» REQUIREMENT:
The answer must be an exact copy of the lines from the one with "0627172580 (bij voorkeur via Whatsapp)" through the final line of the records below, with no pictures.

Collected data
————

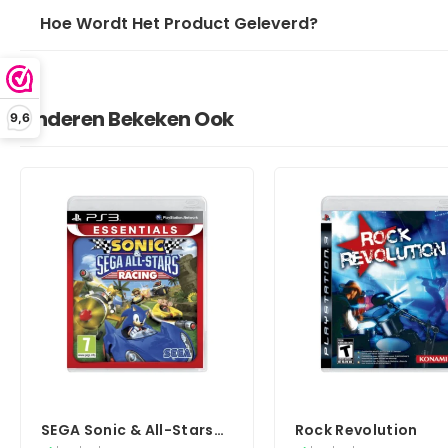
Hoe Wordt Het Product Geleverd?
Anderen Bekeken Ook
9,6
SEGA Sonic & All-Stars
Rock Revolution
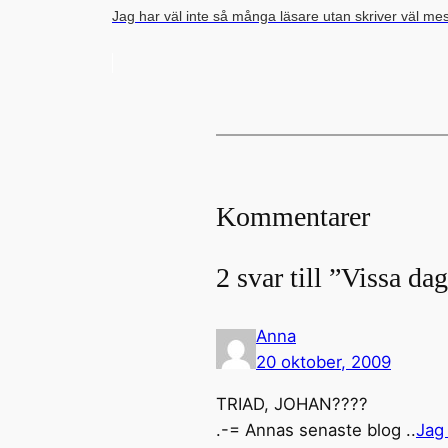
Jag har väl inte så många läsare utan skriver väl mes
Kommentarer
2 svar till ”Vissa d
Anna
20 oktober, 2009
TRIAD, JOHAN????
.-= Annas senaste blog ..
Jag 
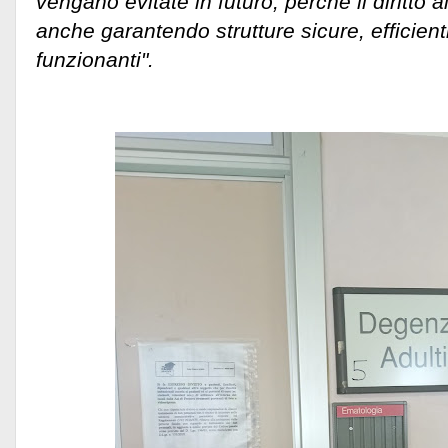
vengano evitate in futuro, perché il diritto al
anche garantendo strutture sicure, efficien
funzionanti".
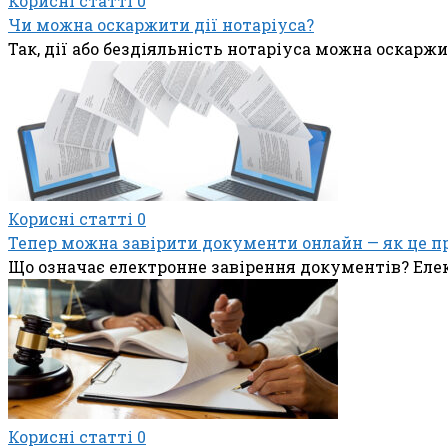
Корисні статті
0
Чи можна оскаржити дії нотаріуса?
Так, дії або бездіяльність нотаріуса можна оскарж
Корисні статті
0
Тепер можна завірити документи онлайн — як це п
Що означає електронне завірення документів? Еле
Корисні статті
0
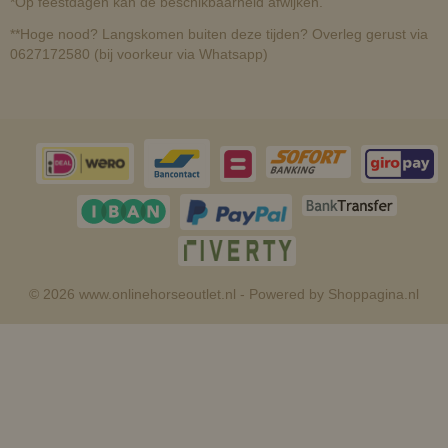
*Op feestdagen kan de beschikbaarheid afwijken.
**Hoge nood? Langskomen buiten deze tijden? Overleg gerust via
0627172580 (bij voorkeur via Whatsapp)
© 2026 www.onlinehorseoutlet.nl - Powered by Shoppagina.nl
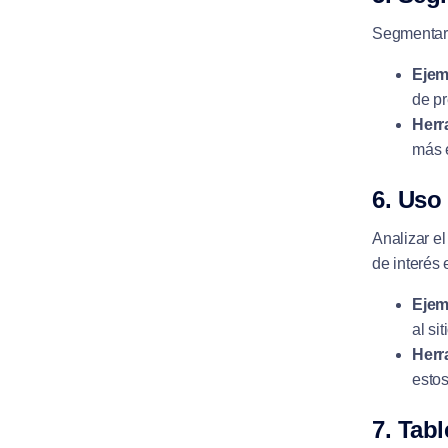
Segmentar l
Ejem
de pr
Herr
más e
6. Uso
Analizar el
de interés 
Ejem
al sit
Herr
estos
7. Tabl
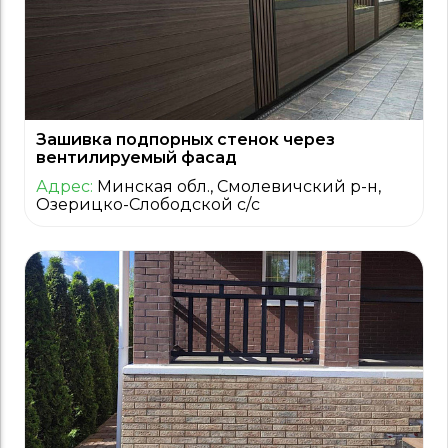
Зашивка подпорных стенок через
вентилируемый фасад
Адрес:
Минская обл., Смолевичский р-н,
Озерицко-Слободской с/с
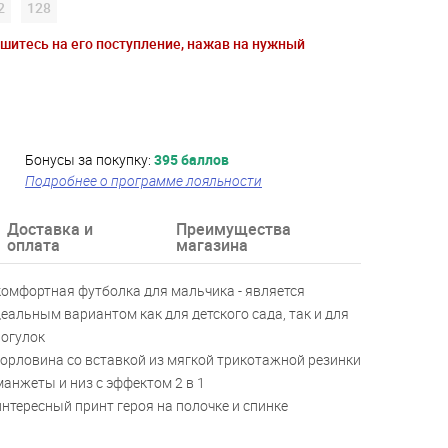
2
128
ишитесь на его поступление, нажав на нужный
Бонусы за покупку:
395 баллов
Подробнее о программе лояльности
Доставка и
Преимущества
оплата
магазина
комфортная футболка для мальчика - является
еальным вариантом как для детского сада, так и для
огулок
горловина со вставкой из мягкой трикотажной резинки
манжеты и низ с эффектом 2 в 1
интересный принт героя на полочке и спинке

————

» SOLVED PROBLEM:
0627172580 (bij voorkeur via Whatsapp)
© 2026 www.onlinehorseoutlet.nl - Powered by Shoppagina.nl
Segmentar l
Ejem
de pr
Herr
más e
6. Uso
Analizar el
de interés 
Ejem
al sit
Herr
estos
7. Tabl
Зашивка подпорных стенок через
вентилируемый фасад
Адрес:
Минская обл., Смолевичский р-н,
Озерицко-Слободской с/с
2
128
ишитесь на его поступление, нажав на нужный
Бонусы за покупку:
395 баллов
Подробнее о программе лояльности
Доставка и
Преимущества
оплата
магазина
комфортная футболка для мальчика - является
еальным вариантом как для детского сада, так и для
огулок
горловина со вставкой из мягкой трикотажной резинки
манжеты и низ с эффектом 2 в 1
интересный принт героя на полочке и спинке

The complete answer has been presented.